Se c’è una cosa che mi appassiona è il giornalismo in cerca di trend. I campioni in questo campo sono sicuramente le riviste giovanilistiche, scritte da 50 enni in contatto mistico coi ggiovani, tipo XL. Ma spesso anche i quotidiani si buttano nella magnifica ricerca di pattern, però per motivi più loschi. Oggi per esempio una de “Il Giornale” si è trovata una pila di press release di libri nuovi, ed ha avuto una epifania: se sei uno scrittore nato negli anni 70 e tua madre da giovane pensava che se le donne tradivano il proprio uomo, e questo poi le prendeva a fucilate, magari non era colpa della loro vagina, e se tuo padre non era un appassionato lettore del Signore degli Anelli, e compagno di aggressioni di Alemanno, è la prova che NON GLI HAI MAI VOLUTO BENE PERCHE’ NEI TUOI LIBRI I FIGLI NON HANNO UN BUON RAPPORTO COI GENITORI.1

“Il senso è che tutti i nodi vengono al pettine. E che se un bambino viene lasciato solo per troppo tempo mentre mamma e papà fanno la rivoluzione, prima o poi si chiede: «Dov’erano i miei?». Se qualcosa o qualcuno vanno smitizzati, da Che Guevara fino a papà e mamma, è probabile che accada fra i trenta e i quarant’anni. Per i narratori italiani il momento giusto è arrivato: i figli dei figli dei fiori si sono seduti alla scrivania e hanno cominciato ad abbattere a macchina gli anni dell’infanzia e dell’adolescenza”

Non è fantastico?

È sempre affascinante rimanere a vedere qualcuno affannarsi per cercare dei collegamenti a supporto di tesi pop-ideologiche che ha creato mentre scucchiaiava le olive ascolane all’aperitivo di ieri sera, come un detective in cerca del serial killer nella pessima puntata del giorno di CSI.

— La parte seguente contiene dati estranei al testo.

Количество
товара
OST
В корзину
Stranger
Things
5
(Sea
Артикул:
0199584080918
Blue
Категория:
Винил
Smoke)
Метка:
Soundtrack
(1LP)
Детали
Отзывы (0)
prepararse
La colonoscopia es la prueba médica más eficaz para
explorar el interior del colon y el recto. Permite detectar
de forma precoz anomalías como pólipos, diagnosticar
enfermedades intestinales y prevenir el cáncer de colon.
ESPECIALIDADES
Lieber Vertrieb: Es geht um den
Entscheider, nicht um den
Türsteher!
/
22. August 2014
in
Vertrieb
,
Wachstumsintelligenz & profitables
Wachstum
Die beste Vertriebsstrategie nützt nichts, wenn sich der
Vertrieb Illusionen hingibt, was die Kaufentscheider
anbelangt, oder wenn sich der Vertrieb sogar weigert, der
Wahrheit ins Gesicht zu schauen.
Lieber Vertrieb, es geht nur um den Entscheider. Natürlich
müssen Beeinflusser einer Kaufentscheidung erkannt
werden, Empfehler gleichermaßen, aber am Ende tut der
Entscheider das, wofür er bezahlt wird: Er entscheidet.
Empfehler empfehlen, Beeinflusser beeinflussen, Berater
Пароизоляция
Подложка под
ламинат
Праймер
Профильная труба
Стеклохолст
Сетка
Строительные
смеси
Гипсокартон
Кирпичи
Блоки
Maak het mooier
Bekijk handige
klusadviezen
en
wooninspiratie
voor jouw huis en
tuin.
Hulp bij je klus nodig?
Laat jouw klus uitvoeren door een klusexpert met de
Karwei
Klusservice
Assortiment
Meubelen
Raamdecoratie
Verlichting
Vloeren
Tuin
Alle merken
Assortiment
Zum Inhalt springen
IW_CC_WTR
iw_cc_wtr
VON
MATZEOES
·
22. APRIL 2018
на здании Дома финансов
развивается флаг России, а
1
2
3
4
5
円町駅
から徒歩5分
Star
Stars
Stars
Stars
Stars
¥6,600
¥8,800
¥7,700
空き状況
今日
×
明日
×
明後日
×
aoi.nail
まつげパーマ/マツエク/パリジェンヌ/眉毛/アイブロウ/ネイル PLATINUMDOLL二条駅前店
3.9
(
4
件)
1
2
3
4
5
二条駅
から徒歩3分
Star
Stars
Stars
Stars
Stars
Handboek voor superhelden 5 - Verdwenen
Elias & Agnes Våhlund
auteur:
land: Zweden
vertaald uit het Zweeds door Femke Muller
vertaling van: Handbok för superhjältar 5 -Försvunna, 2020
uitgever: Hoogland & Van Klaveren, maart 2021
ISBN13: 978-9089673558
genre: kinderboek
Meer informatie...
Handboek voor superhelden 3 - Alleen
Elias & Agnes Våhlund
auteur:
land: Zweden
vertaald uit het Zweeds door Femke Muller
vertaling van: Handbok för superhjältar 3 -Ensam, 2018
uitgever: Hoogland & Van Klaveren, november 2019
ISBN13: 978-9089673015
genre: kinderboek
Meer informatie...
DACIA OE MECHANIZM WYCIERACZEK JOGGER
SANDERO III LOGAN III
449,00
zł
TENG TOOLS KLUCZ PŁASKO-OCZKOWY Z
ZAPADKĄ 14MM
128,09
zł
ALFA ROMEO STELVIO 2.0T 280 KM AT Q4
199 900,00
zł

Credo che se andassimo a controllare veramente, il trend “scrittore pubblica libro in cui le figure paterne raffigurate sono delle merde” scopriremmo che la cosa va avanti da un bel po’.

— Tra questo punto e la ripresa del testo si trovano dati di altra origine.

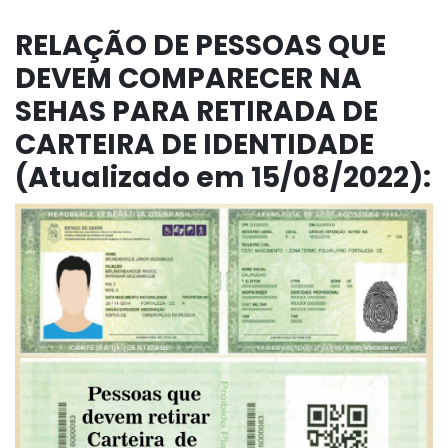
RELAÇÃO DE PESSOAS QUE
DEVEM COMPARECER NA
SEHAS PARA RETIRADA DE
CARTEIRA DE IDENTIDADE
(Atualizado em 15/08/2022):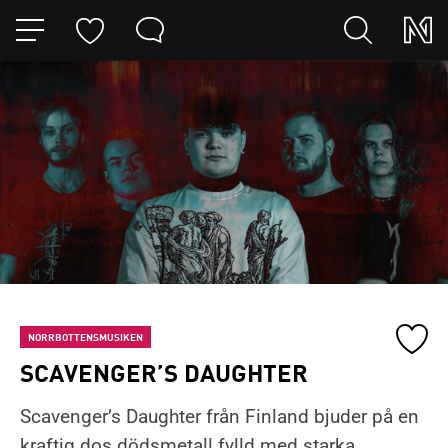
HOPPA TILL NAVIGERINGEN
HOPPA TILL INNEHÅLLET
Lägg
NORRBOTTENSMUSIKEN
till
SCAVENGER’S DAUGHTER
konser
Du
till
Scavenger’s Daughter från Finland bjuder på en
har
mina
kraftig dos dödsmetall fylld med starka
nu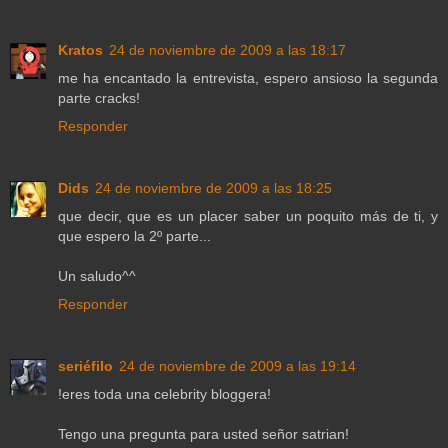
Kratos
24 de noviembre de 2009 a las 18:17
me ha encantado la entrevista, espero ansioso la segunda
parte cracks!
Responder
Dids
24 de noviembre de 2009 a las 18:25
que decir, que es un placer saber un poquito más de ti, y
que espero la 2º parte...
Un saludo^^
Responder
seriéfilo
24 de noviembre de 2009 a las 19:14
!eres toda una celebrity bloggera!
Tengo una pregunta para usted señor satrian!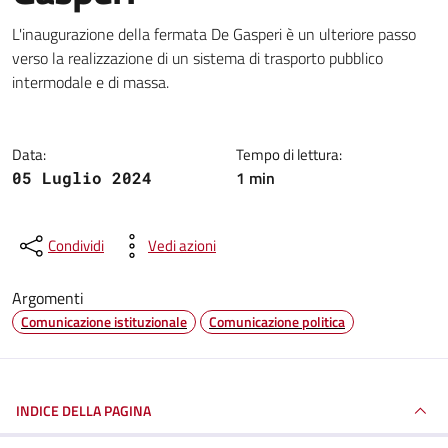
Dettagli della notizia
L'inaugurazione della fermata De Gasperi è un ulteriore passo
verso la realizzazione di un sistema di trasporto pubblico
intermodale e di massa.
Data:
Tempo di lettura:
1 min
05 Luglio 2024
Condividi
Vedi azioni
Argomenti
Comunicazione istituzionale
Comunicazione politica
INDICE DELLA PAGINA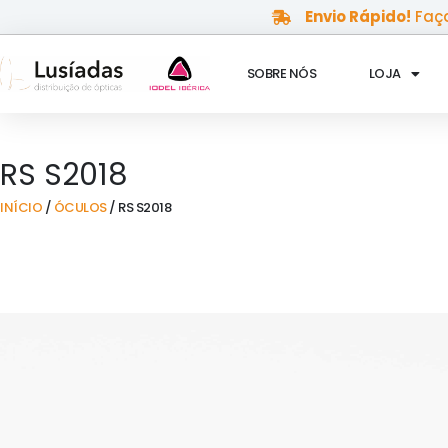
Skip
Envio Rápido!
Faça
to
content
SOBRE NÓS
LOJA
RS S2018
INÍCIO
/
ÓCULOS
/ RS S2018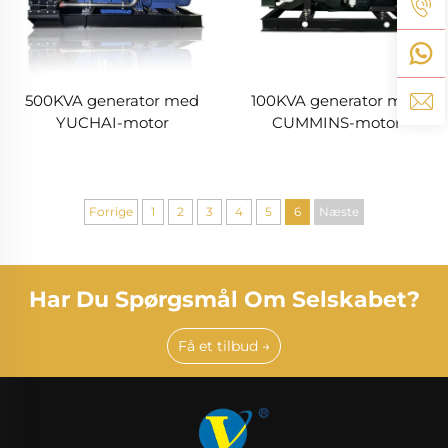
500KVA generator med
100KVA generator med
YUCHAI-motor
CUMMINS-motor
Forrige
1
2
3
4
5
6
Næste
Har Du Spørgsmål Om Selskabet?
Få et tilbud →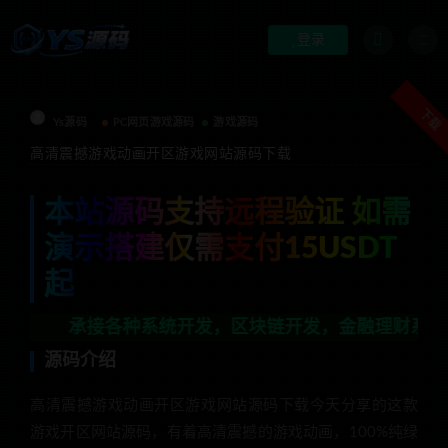
登录
下载
Ys源码
PC网页游戏源码
游戏源码
高清震撼游戏动画开区游戏网站源码下载
本站源码支持远程验证 如需
演示搭建仅需支付15USDT
起
承接各种系统开发，区块链开发，金融理财系统开发，行业不
源码介绍
高清震撼游戏动画开区游戏网站源码下载今天分享的这款
游戏开区网站源码，有着高清震撼的游戏动画，100%纯绿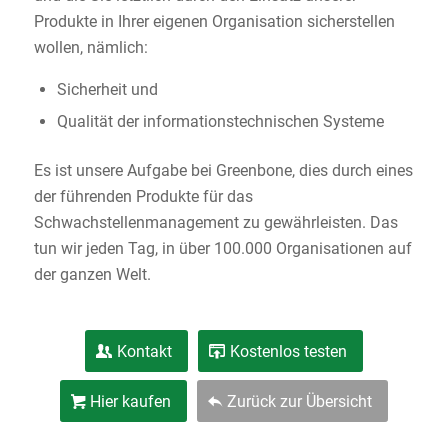
Produkte in Ihrer eigenen Organisation sicherstellen
wollen, nämlich:
Sicherheit und
Qualität der informationstechnischen Systeme
Es ist unsere Aufgabe bei Greenbone, dies durch eines
der führenden Produkte für das
Schwachstellenmanagement zu gewährleisten. Das
tun wir jeden Tag, in über 100.000 Organisationen auf
der ganzen Welt.
Kontakt
Kostenlos testen
Hier kaufen
Zurück zur Übersicht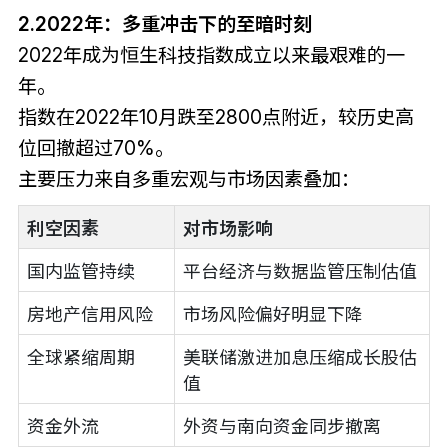
2.2022年：多重冲击下的至暗时刻
2022年成为恒生科技指数成立以来最艰难的一
年。
指数在2022年10月跌至2800点附近，较历史高
位回撤超过70%。
主要压力来自多重宏观与市场因素叠加：
利空因素
对市场影响
国内监管持续
平台经济与数据监管压制估值
房地产信用风险
市场风险偏好明显下降
全球紧缩周期
美联储激进加息压缩成长股估
值
资金外流
外资与南向资金同步撤离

Anche ne “La Bibbia” il babbo era uno stronzo.

Da “I Libri dei Re” 2:23. Edizione della C.E.I.

“Gli abitanti della città dissero a Eliseo: «Ecco è bello soggiornare in questa città, come tu stesso puoi constatare, signore, ma l’acqua è cattiva e la terra è sterile». Ed egli disse: «Prendetemi una pentola nuova e mettetevi del sale». Gliela portarono. Eliseo si recò alla sorgente dell’acqua e vi versò il sale, pronunziando queste parole: «Dice il Signore: Rendo sane queste acque; da esse non si diffonderanno più morte e sterilità». Le acque rimasero sane fino ad oggi, secondo la parola pronunziata da Eliseo.
Di lì Eliseo andò a Betel. Mentre egli camminava per strada, uscirono dalla città alcuni ragazzetti che si burlarono di lui dicendo: «Vieni su, pelato; vieni su, calvo!». Egli si voltò, li guardò e li maledisse nel nome del Signore. Allora uscirono dalla foresta due orse, che sbranarono quarantadue di quei fanciulli.”

Jesu Christo, ecco un trend! I pelati rosicano da 2000 anni.